New method improves accuracy of microbiome measurement
Research from the University of Minnesota Genomics Center limits biases, expands accuracy
An improved method for measuring the microbiome could lead to more clear and accurate results, providing better data for a rapidly expanding research area.
Researchers at the University of Minnesota Genomics Center assessed commonly used DNA-sequencing-based measurement methods for microbiome science. They identified a number of factors contributing to errors and biases potentially leading to irreproducible results or erroneous conclusions. Understanding how biases arise in the data allowed the researchers to design a method that minimizes amplification bias and improves accuracy.
The research is published online in the journal Nature Biotechnology.
“The microbiome shows incredible promise for treating disease and improving the environment,” said Daryl Gohl, Ph.D., Research and Development Lead at the UMN Genomics Center and corresponding author on the paper. “However, in order to fulfill this promise, the science must be accurate and reproducible, and the underlying measurements must be more robust, particularly for clinical applications.”

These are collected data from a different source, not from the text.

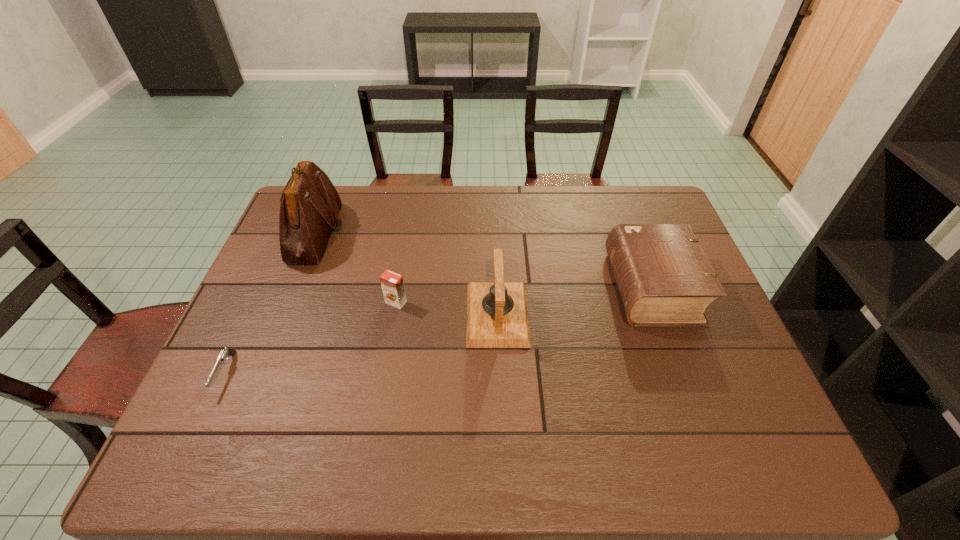 I want to click on free area in between the orange juice and the shortest object, so click(311, 338).

Locate an element on the screen. free spot between the pistol and the orange juice is located at coordinates (311, 338).

Where is `unoccupied position between the Bible and the tallest object`? The width and height of the screenshot is (960, 540). unoccupied position between the Bible and the tallest object is located at coordinates (485, 260).

This screenshot has height=540, width=960. In order to click on free space between the second object from right to left and the rightmost object in this screenshot , I will do `click(575, 301)`.

Select which object appears as the second closest to the Bible. Please provide its 2D coordinates. Your answer should be formatted as a tuple, i.e. [(x, y)], where the tuple contains the x and y coordinates of a point satisfying the conditions above.

[(392, 284)]

Image resolution: width=960 pixels, height=540 pixels. Identify the location of the closest object to the orange juice. (497, 316).

Image resolution: width=960 pixels, height=540 pixels. Identify the location of vacant space that satisfies the following two spatial constraints: 1. on the front side of the third object from right to left; 2. on the right side of the second tallest object. (394, 314). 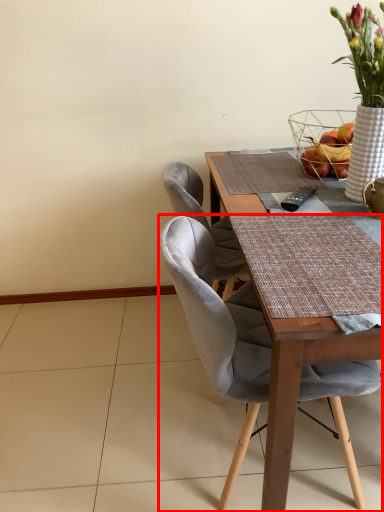 Question: From the image's perspective, considering the relative positions of chair (annotated by the red box) and basket in the image provided, where is chair (annotated by the red box) located with respect to the staircase?

Choices:
 (A) below
 (B) above

Answer: (A) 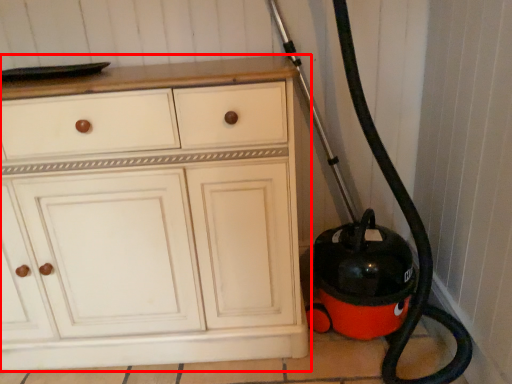 Question: In this image, where is chest of drawers (annotated by the red box) located relative to garden hose?

Choices:
 (A) left
 (B) right

Answer: (A) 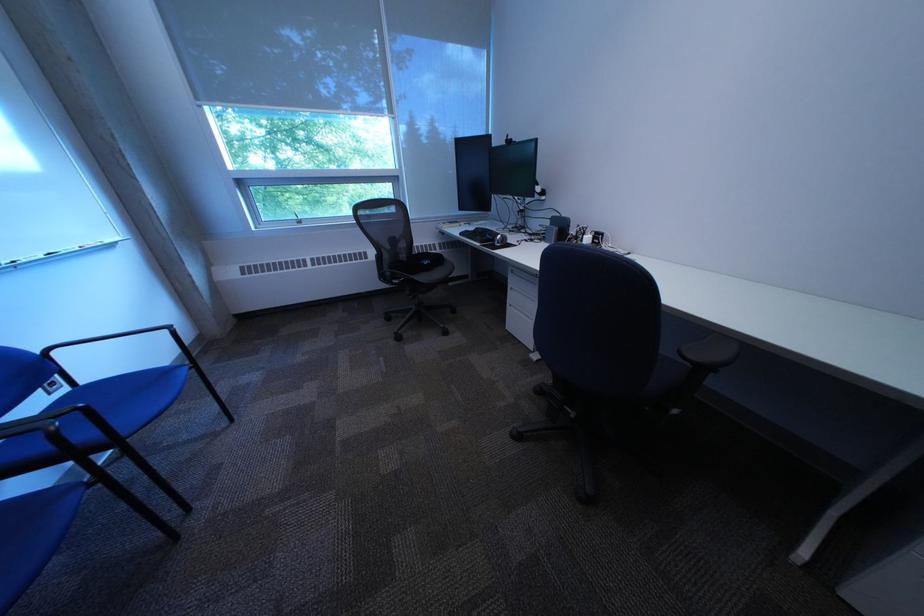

Microbiomes are the communities of microorganisms residing on or inside humans and animals, or in the environment. Understanding the microbiome is important as it can play a key role in the healthy function of the body or of an ecosystem. Focus on this line of research has grown dramatically in recent years, and the White House has recently announced a Microbiome Initiative charged with utilizing interdisciplinary research to create new technologies.
Despite attempts to standardize research practices, current protocols are still lacking, putting the accuracy of many microbiome studies in question.
“When looking at the literature available, there are dozens of methods currently being used to classify microbes based on their ribosomal RNA gene sequences,” said Kenneth Beckman, Ph.D., director of the UMN Genomics Center and senior author. “Results are highly dependent on your experimental setup, and the large number of variables affecting accuracy and methods in the field have made it so data is difficult or impossible to compare across studies.”
This study improves one important step in the process, but making measurements of the microbiome is a multi-step process involving sample collection, storage, DNA extraction, DNA amplification, and sequencing. Each step presents an opportunity to introduce bias.
“There is much work to be done to standardize this process, and we are exploring new ideas to make these measurements more accurate,” said Gohl. “The search continues.”
Funding for this project was provided through the Minnesota Partnership for Biomedical Genomics grant and the University of Minnesota Genomics Center.